Cashless in the Cinque Terre
- The Opportunistic Traveler
- May 21, 2024
- 3 min read
Updated: Jun 2, 2024

I have a habit of not carrying cash. For our first overseas trip last year, we made it through two weeks with zero euros in Paris, Nice, and Madrid. There were only a few times when it would have come in handy for little trinkets in Ezé, but we managed just fine. And I don’t know if you’ve noticed, but I enjoy points, so I always use a card if I can. And I'm lazy, so there's that.
I booked the Hotel La Zorza in Riomaggiore, Italy, in October 2023. I had pieced this trip together to celebrate our first anniversary only a month prior.
This left me with little choice of dates and room types for most of the points hotels for the trip. But there are no points hotels in the Cinque Terre that I know of or could find. Not wanting to forfeit any point-earning opportunities, I booked the Bar/Hotel Zorza through the Capital One Travel Portal. I have the Venture X card, which gives me 10x on hotels booked through their portal. Not ideal, but I considered this a solid alternative. And the hotel, bar, whatever, was right out of central casting, as were most of my accommodations this trip. It was less than 5 minutes from the train station, hundreds of years old, and not on top of an ungodly hill. The window opened onto the main thoroughfare, excellent for late night people-watching. Riomaggiore is the biggest town in the Cinque Terre, with a parade of Aperol-fueled travelers trekking up said ungodly hill from the station to their rooms.
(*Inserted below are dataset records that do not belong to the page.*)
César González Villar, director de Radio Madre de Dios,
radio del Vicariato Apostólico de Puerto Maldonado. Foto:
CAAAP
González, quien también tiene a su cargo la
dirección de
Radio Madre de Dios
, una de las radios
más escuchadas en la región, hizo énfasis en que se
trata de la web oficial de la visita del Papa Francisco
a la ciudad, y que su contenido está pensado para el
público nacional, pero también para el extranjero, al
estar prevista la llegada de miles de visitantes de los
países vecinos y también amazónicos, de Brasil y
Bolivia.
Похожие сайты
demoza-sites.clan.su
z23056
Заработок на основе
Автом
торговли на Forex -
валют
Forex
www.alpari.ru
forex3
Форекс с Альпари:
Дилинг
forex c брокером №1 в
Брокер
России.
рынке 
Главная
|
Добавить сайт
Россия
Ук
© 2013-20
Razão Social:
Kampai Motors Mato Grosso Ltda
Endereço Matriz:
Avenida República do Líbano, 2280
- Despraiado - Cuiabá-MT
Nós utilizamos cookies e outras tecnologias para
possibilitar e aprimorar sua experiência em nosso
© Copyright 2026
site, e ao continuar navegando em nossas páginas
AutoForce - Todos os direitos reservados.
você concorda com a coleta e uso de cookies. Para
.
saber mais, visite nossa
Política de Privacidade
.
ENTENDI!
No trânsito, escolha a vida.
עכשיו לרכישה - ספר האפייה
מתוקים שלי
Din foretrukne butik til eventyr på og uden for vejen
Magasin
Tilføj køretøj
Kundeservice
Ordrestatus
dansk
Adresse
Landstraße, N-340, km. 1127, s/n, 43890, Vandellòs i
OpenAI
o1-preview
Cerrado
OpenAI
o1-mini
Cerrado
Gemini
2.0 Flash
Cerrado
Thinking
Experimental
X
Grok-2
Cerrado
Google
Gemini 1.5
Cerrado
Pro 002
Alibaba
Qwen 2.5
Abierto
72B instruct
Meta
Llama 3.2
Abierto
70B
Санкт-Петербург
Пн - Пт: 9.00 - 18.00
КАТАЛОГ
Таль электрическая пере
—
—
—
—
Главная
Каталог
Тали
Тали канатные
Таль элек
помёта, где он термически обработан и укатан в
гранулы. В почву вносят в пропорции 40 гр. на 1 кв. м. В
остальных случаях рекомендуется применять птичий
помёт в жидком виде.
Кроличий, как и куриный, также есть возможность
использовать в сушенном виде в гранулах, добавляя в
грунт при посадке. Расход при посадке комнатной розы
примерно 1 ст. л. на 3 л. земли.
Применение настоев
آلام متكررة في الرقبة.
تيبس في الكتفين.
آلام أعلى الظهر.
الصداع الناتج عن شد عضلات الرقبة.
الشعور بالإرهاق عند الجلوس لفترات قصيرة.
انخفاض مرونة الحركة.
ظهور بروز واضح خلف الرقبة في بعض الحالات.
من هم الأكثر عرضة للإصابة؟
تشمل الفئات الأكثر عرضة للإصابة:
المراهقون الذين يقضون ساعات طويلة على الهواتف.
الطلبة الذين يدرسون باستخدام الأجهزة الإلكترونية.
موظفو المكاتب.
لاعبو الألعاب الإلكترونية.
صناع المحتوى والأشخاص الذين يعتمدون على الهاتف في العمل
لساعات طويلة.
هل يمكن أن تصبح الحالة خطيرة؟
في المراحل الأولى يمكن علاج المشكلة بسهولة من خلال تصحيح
Apparently, every hotel in Riomaggiore charges a €2 person fee per night, payable only in cash. Or I was being lied to. Either way, had I done more research, I’d have known this, but the fee was not disclosed in Capital One's booking process.
I did not have a debit card. The two credit cards I had were the Venture (Not Venture X; I don’t like carrying metal cards on me if I can help it) and the Chase Sapphire Preferred. The Venture serves the same purpose for general spending as the Venture X in a much lighter package. In fact, I can’t remember the last time that card was swiped in North America.
The bartender, who checked me in and showed me to the room, said I could pay later. I then did some quick Googling and found I could use a credit card at an ATM for a cash advance. I’d never done this before, and the fees are criminal if you carry even a daily balance, so I needed to pay the balance right away. So far, it was okay. I’m going to pay some ATM fees, but live and learn. And it's only €4, so i wasn't sweating it...yet.
Except, I could not find an ATM that would accept those cards anywhere in the Cinque Terre. I have no idea why. According to websites and customer service reps, there shouldn’t have been a problem, but there was. Over the next two days, I went to every ATM that Google and Apple Maps would give me, but no luck. I even took the train to La Speiza to try my luck there, with the same result. I did sit down for a beer while I was there, though, so it was totally a lost cause.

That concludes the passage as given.